The European Union Baroque Orchestra (EUBO) is a training initiative which allows young performers of baroque music from the European Union to gain orchestral experience as part of their career development. Its purpose is to bridge the gap between conservatoire study and a professional career. The success of the project, under the direction of the world's leading baroque musicians, can be measured in the number of ex-EUBO members who now play in Europe's leading baroque orchestras. Founded in 1985 and originally based in Oxfordshire, UK, the orchestra moved to Antwerp after Brexit.

History
EUBO was founded in 1985 as a major initiative of European Music Year to celebrate the 300th anniversaries of three great baroque musicians: Johann Sebastian Bach, Domenico Scarlatti and George Frideric Handel. Since then, more than 600 full-time members of EUBO have given over 900 performances in 54 countries worldwide.

The orchestra performs at many of Europe's leading music festivals and concert halls, including the Amsterdam Concertgebouw, St John's Smith Square in London, the festivals Bachwoche Ansbach, and specialist early music festivals in Utrecht, York, Brugge, Valletta and London. Outside Europe, as well as tours to Japan, United States and South Africa, EUBO has played in less favoured parts of the world such as Ramallah and the Gaza Strip, Botswana, and Soweto.

Structure and funding
The European Union Baroque Orchestra is an educational charity registered in England & Wales with its administrative office in Wootton, Oxfordshire.

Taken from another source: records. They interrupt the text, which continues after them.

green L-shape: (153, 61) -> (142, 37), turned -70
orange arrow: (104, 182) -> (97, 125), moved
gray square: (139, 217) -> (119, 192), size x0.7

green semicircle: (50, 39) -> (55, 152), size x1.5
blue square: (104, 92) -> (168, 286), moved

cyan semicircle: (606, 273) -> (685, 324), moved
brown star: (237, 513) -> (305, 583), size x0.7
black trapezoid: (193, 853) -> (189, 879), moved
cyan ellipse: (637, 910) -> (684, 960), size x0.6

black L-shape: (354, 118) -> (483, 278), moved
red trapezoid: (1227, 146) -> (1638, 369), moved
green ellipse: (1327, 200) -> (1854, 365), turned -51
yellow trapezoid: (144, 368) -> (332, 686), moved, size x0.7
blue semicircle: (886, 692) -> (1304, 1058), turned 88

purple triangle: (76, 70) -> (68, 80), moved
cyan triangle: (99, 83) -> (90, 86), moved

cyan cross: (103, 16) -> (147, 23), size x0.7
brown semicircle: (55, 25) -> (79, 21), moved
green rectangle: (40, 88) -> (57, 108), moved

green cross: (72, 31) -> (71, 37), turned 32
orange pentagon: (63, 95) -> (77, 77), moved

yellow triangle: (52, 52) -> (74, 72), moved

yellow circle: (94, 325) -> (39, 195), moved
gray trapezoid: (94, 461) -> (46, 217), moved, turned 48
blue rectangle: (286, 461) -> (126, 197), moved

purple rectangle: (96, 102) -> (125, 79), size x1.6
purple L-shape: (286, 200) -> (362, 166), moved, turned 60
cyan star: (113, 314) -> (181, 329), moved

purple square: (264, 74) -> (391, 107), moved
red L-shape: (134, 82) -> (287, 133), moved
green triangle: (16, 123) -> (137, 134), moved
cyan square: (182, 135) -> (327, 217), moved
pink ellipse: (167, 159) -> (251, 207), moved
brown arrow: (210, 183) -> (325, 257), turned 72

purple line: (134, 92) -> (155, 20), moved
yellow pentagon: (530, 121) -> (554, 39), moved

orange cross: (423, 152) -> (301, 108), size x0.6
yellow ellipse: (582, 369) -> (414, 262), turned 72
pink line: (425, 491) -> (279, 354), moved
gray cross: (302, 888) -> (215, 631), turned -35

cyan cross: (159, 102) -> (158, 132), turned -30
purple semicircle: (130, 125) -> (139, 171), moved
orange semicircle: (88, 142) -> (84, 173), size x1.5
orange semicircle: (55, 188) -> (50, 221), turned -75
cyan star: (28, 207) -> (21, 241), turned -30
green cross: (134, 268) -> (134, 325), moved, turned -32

The orchestra is completely renewed every year. Auditions take place in spring, with usually around 100 young baroque musicians applying for the 20–25 places in the ensemble. The successful applicants then come together for concert tours which take the talented young orchestra to all corners of Europe. Members of EUBO gain performing experience, working together under the inspirational leadership of Music Director Lars Ulrik Mortensen and some of the world's finest baroque musicians. Ton Koopman, Margaret Faultless, Roy Goodman, Enrico Onofri, Rachel Podger, Paul Agnew, Gottfried von der Goltz, Alfredo Bernardini, Sergio Azzolini and Amandine Beyer are amongst the artists who regularly work with EUBO.

EUBO is partnered by nine European organisations within a co-operation project ‘EUBO Mobile Baroque Academy’ with co-funding from the Creative Europe programme of the European Union. The project addresses the unequal provision across the EU of baroque music education and performance in new and creative ways. EUBO has been honoured with the status of Cultural Ambassador for the European Union in perpetuity.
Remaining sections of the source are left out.